A culture of life should be outraged when a woman's body is violated by an unnecessary episiotomy or vaginal check that she didn't want.
A culture of life cares when babies and mothers are given medications or procedures that they don't need.
A culture of life cares when mothers are bullied into treatments for their babies that are not truly necessary, their choices made out of fear that their baby will be taken or when their provider manipulates their fear of death rather than with respectful conversation, research, and open and honest personalized care for that particular situation.
A culture of life should be infuriated when a baby is taken from a mother without permission.
A culture of life cares when the role of the father is ignored, dismissed, or rejected.
A culture of life should shake with rage when parents experiencing miscarriage are treated brusquely or their grief discarded. It should be unthinkable that office hours and available appointments would dictate whether a life lives or dies or that parents could be denied their babies' remains.
A culture of life cares when postpartum depression and psychosis are becoming more and more common and that the experience of birth plays a role in a mother's risk.
A culture of life protects the postpartum time and works to help mothers heal their bodies and raise their babies rather than be forced back to work and separated from their babies before either are ready.

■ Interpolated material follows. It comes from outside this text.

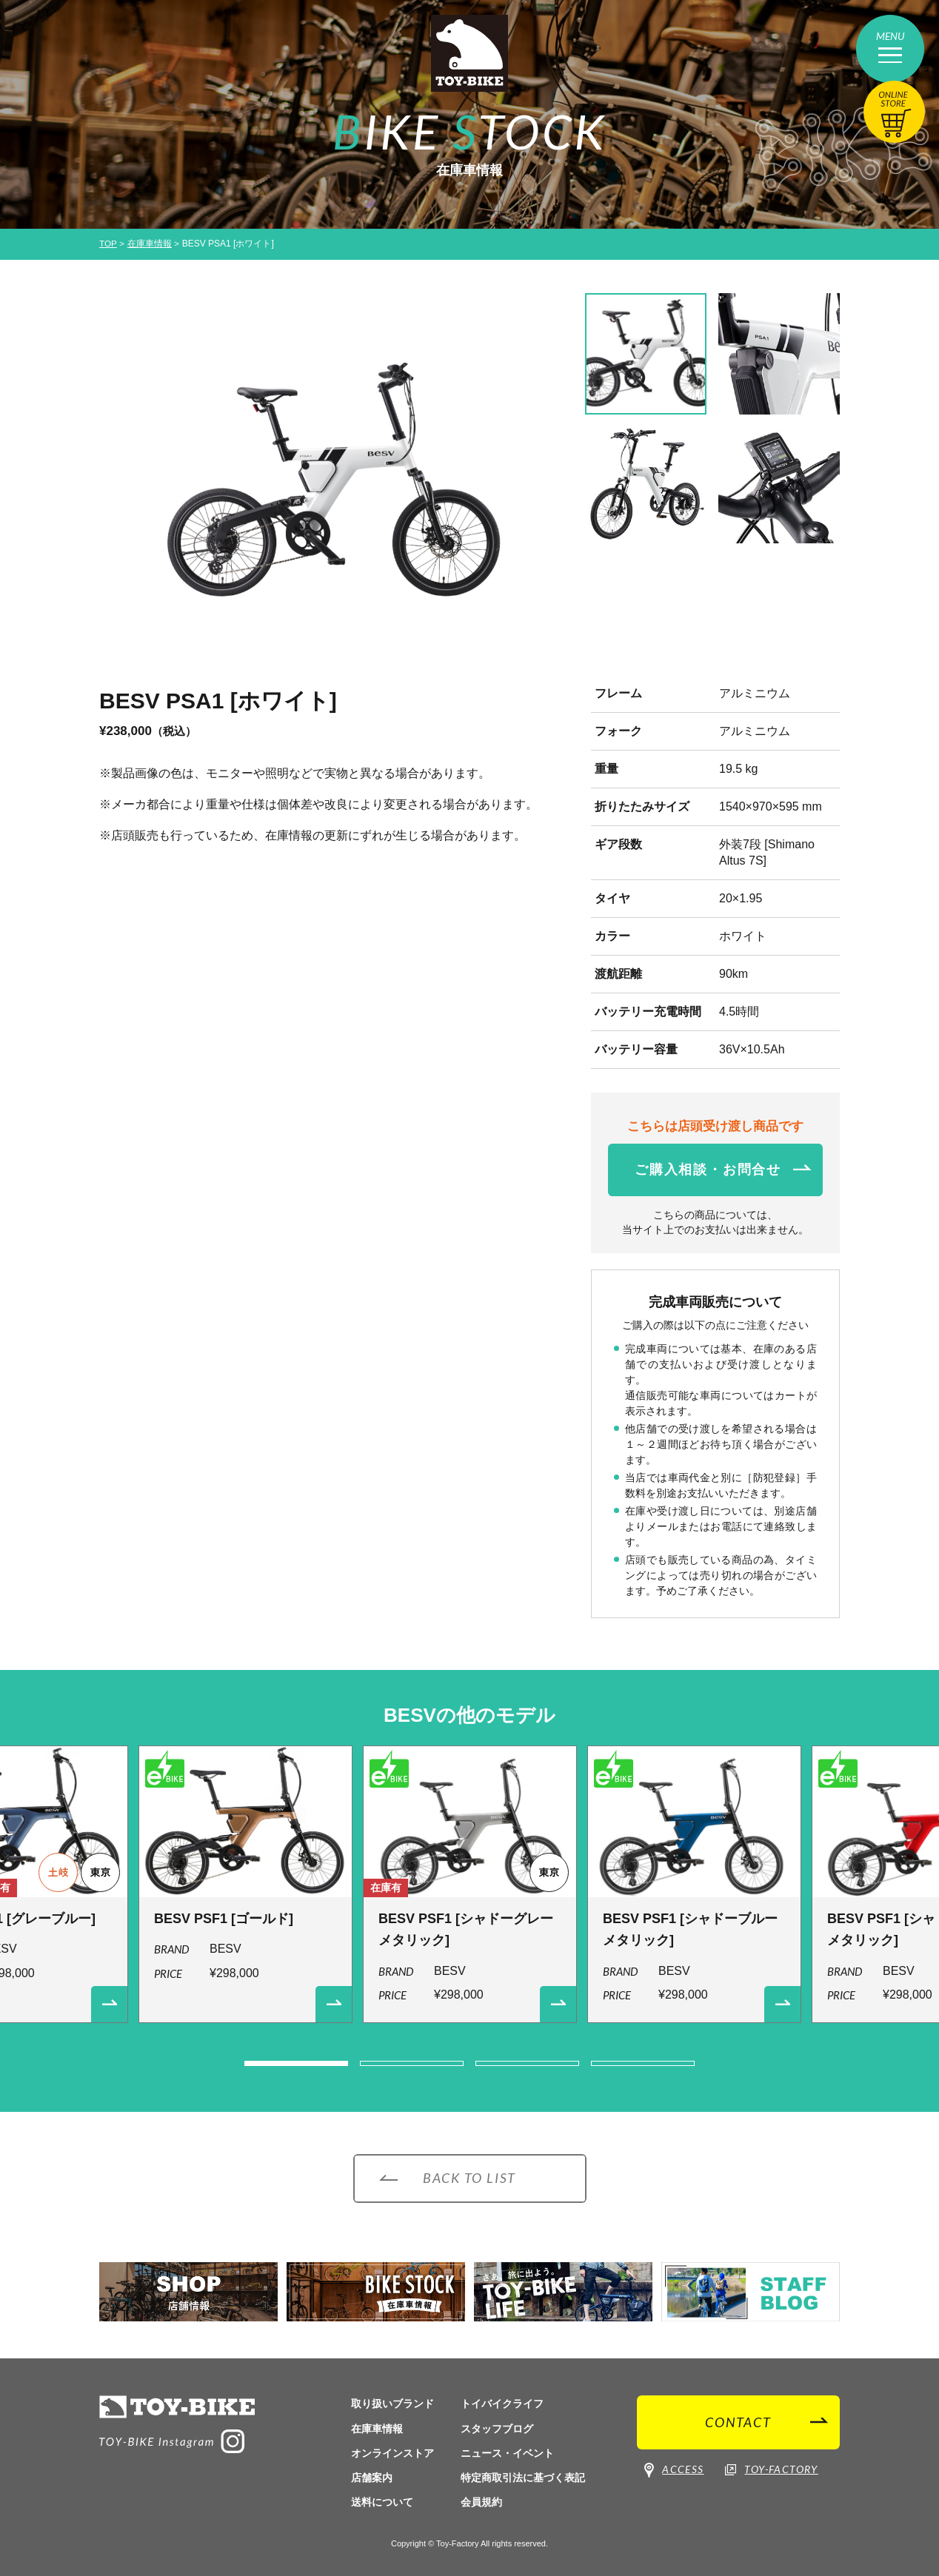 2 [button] (412, 2064)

A culture of life does everything it can to help a mother, father, and baby leave a birth knowing that it may have been hard, yes, but it was amazing. It does everything in its power to help women walk away from a birth feeling confident, strong, capable, and unafraid.
A culture of life doesn't end at the doorway to the birth room. A not-dead baby is not good enough. We have to be concerned that every baby and mother are given the best possible care and respect during birth and after. We are obliged to do everything we can to help babies and mothers to be truly healthy and able to thrive. To be truly pro-life is to be pro-birth...pro-respectful, dignified, beautiful, healthy, amazing, empowering, evidence-based-birth. Our goal should be that every baby, mother, and family be given the care necessary before, during, and after birth not just to survive but to live the fullest life possible.
A culture of life is a worldview and it is an active response where every single life is treated with dignity, respect, appropriate care, and love. It encompasses conception, pregnancy, birth, postpartum, breastfeeding, the disabled, the poor, the marginalized, the elderly. It is a culture that may sometimes (oftentimes) be messy, inefficient, unplannable, uncomfortable, and inconvenient but it is the way of true beauty and the way of true life. It is the way of the Christian.